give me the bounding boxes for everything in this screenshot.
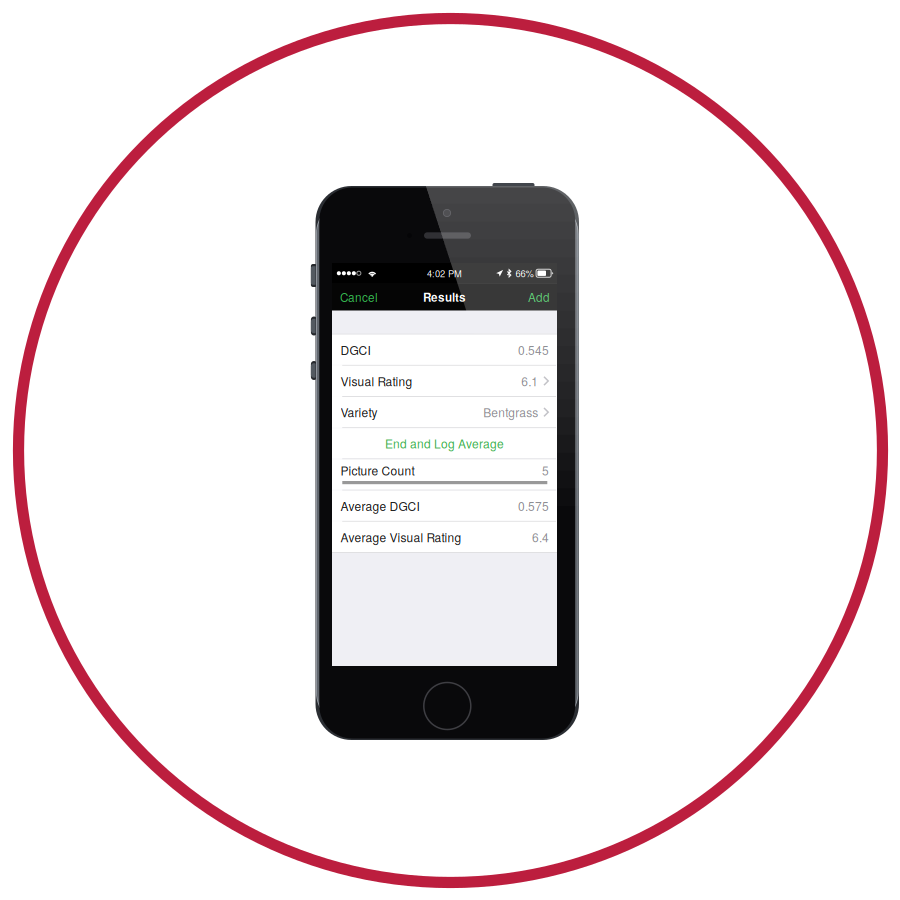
staticText: 6.4 bbox=[532, 528, 549, 546]
staticText: Variety bbox=[340, 404, 378, 421]
staticText: 0.575 bbox=[518, 497, 549, 514]
staticText: Results bbox=[423, 289, 466, 305]
staticText: 66% bbox=[516, 267, 534, 280]
button[interactable]: End and Log Average bbox=[332, 428, 557, 458]
staticText: End and Log Average bbox=[385, 435, 504, 452]
staticText: 4:02 PM bbox=[427, 267, 462, 280]
button[interactable]: Visual Rating bbox=[332, 366, 557, 396]
staticText: 0.545 bbox=[518, 341, 549, 358]
button[interactable]: Average Visual Rating bbox=[332, 522, 557, 552]
staticText: Add bbox=[528, 289, 550, 305]
staticText: Cancel bbox=[340, 289, 378, 305]
button[interactable]: Average DGCI bbox=[332, 491, 557, 521]
staticText: Picture Count bbox=[340, 462, 414, 479]
button[interactable]: DGCI bbox=[332, 335, 557, 365]
staticText: 5 bbox=[542, 462, 549, 479]
button[interactable]: Variety bbox=[332, 397, 557, 427]
staticText: Average DGCI bbox=[340, 497, 420, 514]
staticText: Visual Rating bbox=[340, 372, 412, 390]
button[interactable]: Home bbox=[424, 682, 471, 730]
button[interactable]: Cancel bbox=[332, 284, 386, 310]
staticText: Bentgrass bbox=[483, 404, 538, 421]
staticText: Average Visual Rating bbox=[340, 528, 462, 546]
button[interactable]: Add bbox=[520, 284, 557, 310]
staticText: DGCI bbox=[340, 341, 370, 358]
staticText: 6.1 bbox=[521, 372, 538, 390]
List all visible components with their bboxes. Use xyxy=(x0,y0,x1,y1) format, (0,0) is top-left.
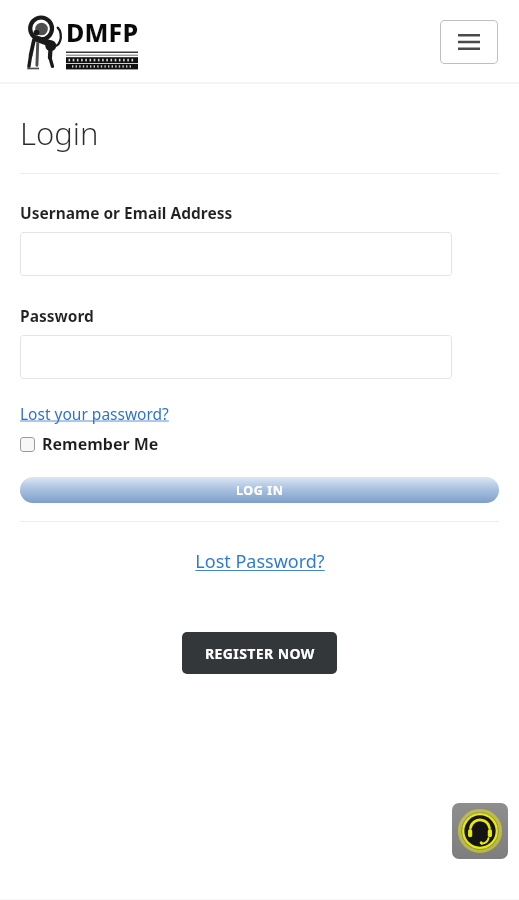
button[interactable]: Lost Password? xyxy=(195,549,325,574)
staticText: REGISTER NOW xyxy=(205,644,315,663)
button[interactable] xyxy=(20,232,452,276)
button[interactable]: REGISTER NOW xyxy=(182,632,337,674)
button[interactable] xyxy=(20,335,452,379)
staticText: Password xyxy=(20,305,94,326)
button[interactable]: Remember Me xyxy=(20,433,159,455)
staticText: Login xyxy=(20,112,99,154)
staticText: Username or Email Address xyxy=(20,202,233,223)
button[interactable]: DMFP xyxy=(18,15,139,70)
button[interactable]: Open menu xyxy=(440,20,498,64)
button[interactable]: LOG IN xyxy=(20,477,499,503)
staticText: Lost Password? xyxy=(195,549,325,574)
staticText: DMFP xyxy=(66,15,139,49)
staticText: Lost your password? xyxy=(20,403,169,424)
staticText: Remember Me xyxy=(42,433,159,455)
button[interactable]: Lost your password? xyxy=(20,403,169,424)
staticText: LOG IN xyxy=(236,482,284,499)
button[interactable]: Support headset xyxy=(452,803,508,859)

○ ○ ○

◆ **Work order**
An exact copy of the lines from the one with "List all visible" through the last line of the records, inclusive, is required, with all pictures left out.

◆ **Exercise response**
List all visible components with their bboxes. Use xyxy=(x0,y0,x1,y1) format, (0,0) is top-left.
button[interactable]: Lost Password? xyxy=(195,549,325,574)
staticText: REGISTER NOW xyxy=(205,644,315,663)
button[interactable] xyxy=(20,232,452,276)
button[interactable]: REGISTER NOW xyxy=(182,632,337,674)
button[interactable] xyxy=(20,335,452,379)
staticText: Password xyxy=(20,305,94,326)
button[interactable]: Remember Me xyxy=(20,433,159,455)
staticText: Login xyxy=(20,112,99,154)
staticText: Username or Email Address xyxy=(20,202,233,223)
button[interactable]: DMFP xyxy=(18,15,139,70)
button[interactable]: Open menu xyxy=(440,20,498,64)
button[interactable]: LOG IN xyxy=(20,477,499,503)
staticText: Lost Password? xyxy=(195,549,325,574)
staticText: DMFP xyxy=(66,15,139,49)
staticText: Lost your password? xyxy=(20,403,169,424)
staticText: Remember Me xyxy=(42,433,159,455)
button[interactable]: Lost your password? xyxy=(20,403,169,424)
staticText: LOG IN xyxy=(236,482,284,499)
button[interactable]: Support headset xyxy=(452,803,508,859)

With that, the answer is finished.